I’ve been working at Bellevue for nearly nine years now. Because it takes more to break through and touch me, I will discharge patients that other doctors would surely keep. This frequently offends the medical students I am working with, and the residents as well. I know they think I am too harsh, unfeeling. I have a reputation for being callous and uncaring. It’s all a front, of course, and one that I’m having a harder and harder time maintaining, but they don’t seem to get that. Lousy shrinks, I guess.

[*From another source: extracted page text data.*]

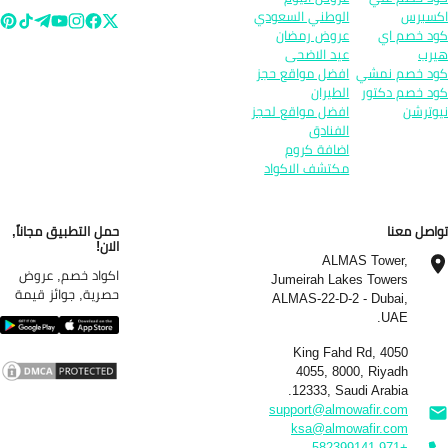
سبرس
الوطني السعودي
د خصم اي
عروض رمضان
رب
عيد الاضحى
د خصم نمشي
افضل مواقع حجز
د خصم دكتور
الطيران
وترشن
افضل مواقع لحجز
الفنادق
اضافة كروم
مكتشف الاكواد
اصل معنا
حمل التطبيق مجاناً,
الان!
ALMAS Tower,
اكواد خصم, عروض
Jumeirah Lakes Towers
حصرية, جوائز قيمة
ALMAS-22-D-2 - Dubai,
UAE.
4050 King Fahd Rd,
4055, 8000, Riyadh
12333, Saudi Arabia.
support@almowafir.com
ksa@almowafir.com
+971 582399141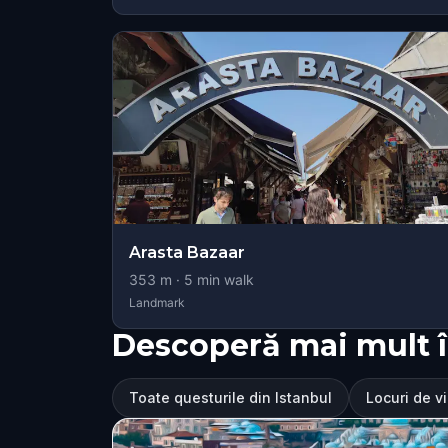
Arasta Bazaar
353
m ·
5
min walk
Landmark
Descoperă mai mult î
Toate questurile din Istanbul
Locuri de vi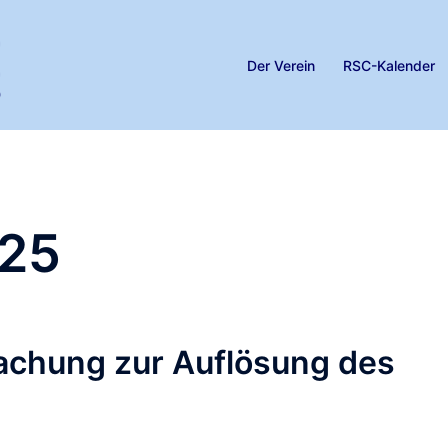
Der Verein
RSC-Kalender
25
achung zur Auflösung des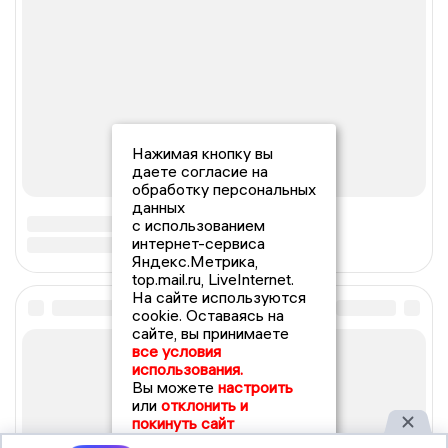
Нажимая кнопку вы
даете согласие на
обработку персональных
данных
с использованием
интернет-сервиса
Яндекс.Метрика,
top.mail.ru, LiveInternet.
На сайте используются
cookie. Оставаясь на
сайте, вы принимаете
все условия
использования.
Вы можете
настроить
или
отклонить и
покинуть сайт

“The first casualty of life at CPEP is a sympathetic ear,” I continue. “You stay down here long enough and you’ll learn that you need to look beyond the story to the question of danger.” I try to soften my tone. I am here to teach, not to be defensive about my hardened demeanor. “The bottom line is, is it safe to release the patient? Will they kill themselves, or take out someone else? I factor their miserable childhood into the equation, yes, but usually that’s extraneous. And every single
patient that walks through that door has had a miserable childhood. I guarantee it. But usually, the backstory has no bearing on the outcome of the case. The dispo of the patient rests on our predicting the future.”

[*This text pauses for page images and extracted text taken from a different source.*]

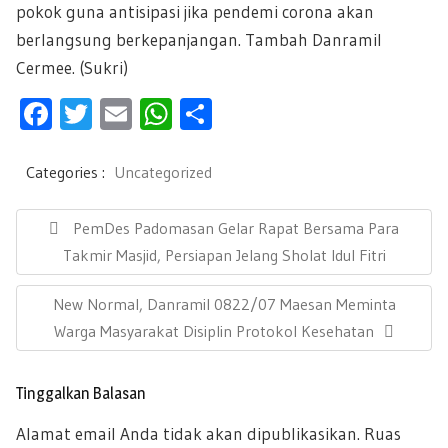
pokok guna antisipasi jika pendemi corona akan
berlangsung berkepanjangan. Tambah Danramil
Cermee. (Sukri)
F
T
E
W
S
ac
wi
m
h
h
e
tt
ail
at
ar
Categories :
Uncategorized
b
er
s
e
N
a
P
PemDes Padomasan Gelar Rapat Bersama Para
oo
A
v
R
Takmir Masjid, Persiapan Jelang Sholat Idul Fitri
k
p
i
E
g
p
N
New Normal, Danramil 0822/07 Maesan Meminta
a
V
s
E
Warga Masyarakat Disiplin Protokol Kesehatan
I
i
X
O
p
T
U
o
Tinggalkan Balasan
P
s
S
Alamat email Anda tidak akan dipublikasikan.
Ruas
O
P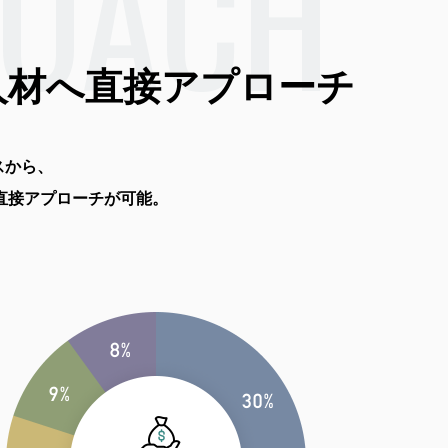
ROACH
人材へ
直接アプローチ
スから、
直接アプローチが可能。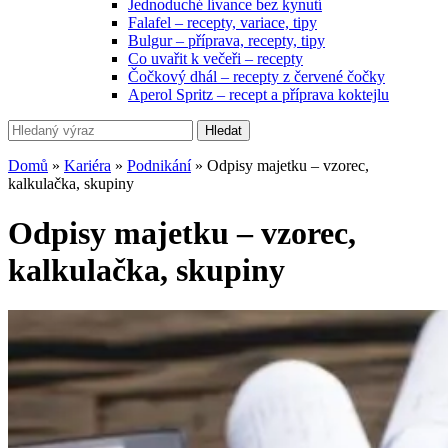
Jednoduché lívance bez kynutí
Falafel – recepty, variace, tipy
Bulgur – příprava, recepty, tipy
Co uvařit k večeři – recepty
Čočkový dhál – recepty z červené čočky
Aperol Spritz – recept a příprava koktejlu
Hledat
Domů
»
Kariéra
»
Podnikání
»
Odpisy majetku – vzorec,
kalkulačka, skupiny
Odpisy majetku – vzorec,
kalkulačka, skupiny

The resident is still looking at me like I am an ogre. I stammer to add more, to make him understand me. “It’s ridiculous, really, but that’s my job. I need to step back and look at the big picture. I can’t get bogged down in the ‘oh-the-humanity’ response.”

“I get it. You’ve got to hide your love away.” He smiles.

“Pretty much, yeah.” Maybe he does understand. We do speak the same language, at least.

When I’m in more of a hurry, I care less what my underlings think of me. Tonight would typically be one of those nights, but I want this guy to like me, or at least not to hate me, especially if he’s a Beatles fan. I want him to understand that I’m not really heartless. I do care, more than anyone seems to know. I just also care about getting the job done.

“Listen.” I search for the right lyric. “I
know
that it’s a fool who plays it cool by making his world a little colder. But that’s what works for me. This is how I’m choosing to deal with this war zone, y’know? It’s the only way I can manage working down here year after year.”

He’s nodding. We’re good. Now I can move along, admitting, discharging, going about my business, walking my tightrope.

When we’re even busier, and I don’t care how I’m perceived, it goes more like this: “I’ve got no time for trivialities; I don’t want to hear the pitiful backstory. Cut to the chase. Are they suicidal?”

“No.”

“Homicidal?”

“No.”

“Unable to care for themselves due to psychosis? Presence of severe medical illness exacerbated by psychiatric issues?”

“Nope.”

“Then you gotta let ‘em go. There’s no room at the inn. Tonight is one of those “No Vacancy” nights. If Mary and Joseph end up on triage, they’re gonna get T-and-R’d.”

Waiting for Laces

B
y the time the HBO documentary on Bellevue is completed, Lucy is long gone. They dedicate it to her, which I appreciate. She is a central character in the film, just as she was in my life. I miss her terribly, and it is comforting to watch the documentary and see her again, to remember her before she got sick, and bald, and thin and frail.

At the screening, Sheila Nevins of HBO introduces the film. She says something that sticks with me for days afterwards: “There is not much difference between any one of us here today and the patients at Bellevue. We just know enough to put away our imaginary friends if someone knocks on our door.”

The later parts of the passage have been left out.